At a very basic level, a lament is simply an expression of relationship. When you are afraid, you turn to what provides comfort. When you need help, you go to a trusted source. For the deepest pains in our lives, we turn to Jesus and his church.
This is the kind of relationship with God the author of Hebrews had in mind in writing, “Let us then with confidence draw near to the throne of grace, that we may receive mercy and find grace to help in time of need” (4:16). It is trust in the Lord that animates our prayers, emboldens our pleas, and draws us close. Prayers of sorrow are bold. David sings in Psalm 40 with full confidence in God’s wisdom and sovereignty. Because David knows who God is, he doesn’t hide his grief. God is not too big to see his tears, and David’s pain is not too big for God to move. If we don’t trust the Lord to hear and carry our grief, how could we ever trust him to carry our joy?
Jesus knew grief in his life. He wept at the death of a friend. He prayed in anguish knowing the pain ahead of him. He felt abandonment in bloody agony on the cross. When we take our grief to this kind of God, he shows us comfort and teaches us how to provide it to others. This is not a Savior who explains away grief in cold theological terms or stammers through finding the right words. Jesus sees our grief and shares it. He sits beside us as we weep, and as he shares our pain, we might share the joy he prepares for us (John 15:11).
Is this the God you know? Do you trust that He doesn’t dismiss your pain but answers it, that He comes running to it with compassion and salvation?

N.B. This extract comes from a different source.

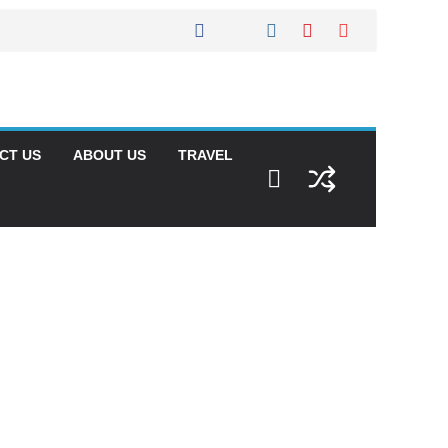
CT US
ABOUT US
TRAVEL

David sang because he knew the heart of God, and when circumstances tempted him with lies about his faith, his song only became louder. Though lament might feel counterproductive, in practice we discover it’s a lot like losing control on a slick road. When you are grieving, you have to steer into the skid to get back on track toward your destination. In lament, we point our pain home and watch God work.
When poet Ann Weems’ twenty-one-year-old son was tragically killed, she turned in grief to the lamentation psalms. They became for her a map to processing loss and strengthening faith. They also provided her with inspiration in her writing, and her book Psalms of Lament contains fifty poems patterned after the Bible’s example. Each is a prayer filled with earnest sorrow, bold language, and full confidence in God’s power and love. I chose one that has meant a great deal to me for today’s devotional.

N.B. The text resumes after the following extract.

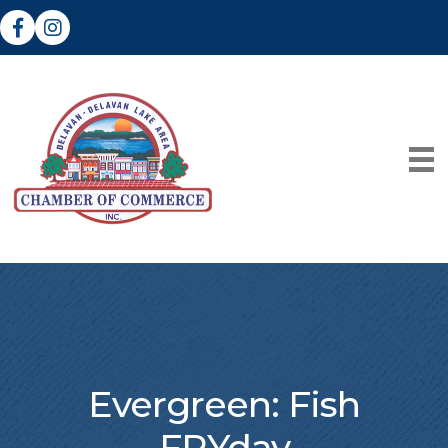
Facebook
Instagram
Evergreen: Fish
FRYday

“Lament Psalm Twenty-Three”
Speak to me, O my God,
speak to me!
Tell me you will help me;
Tell me in a loud voice!
Let me hear words of mercy
from your mouth,
words that will flood my heart
and make it beat again.
O God, in times past,
you have heard the groaning
of your people,
and you have spoken to them;
you have saved them.
Speak to me now, O Holy One,
to me, O God,
the one who waits for your word.
Speak to me so that I can
return to life,
and follow you once more.
Speak, O my God,
speak to me,
the language of your heart.
Speak and I will run
among your people.
All who have the ears to hear
will marvel that your word
has made my feet dance.
To you, O God, goes the glory
for in your word
I find my life.
What grieves your heart today? How might you take that boldly to the Lord in prayer? Read in Psalm 40 the confidence of a broken man who trusts a healing God. Reflect on God’s past care for you and sing the song of faith. Consider also: when was the last time you stood by a grieving friend? If someone in your life is hurting today, make some time to be with her and share her sorrow. Find comfort together knowing Jesus sits beside you both.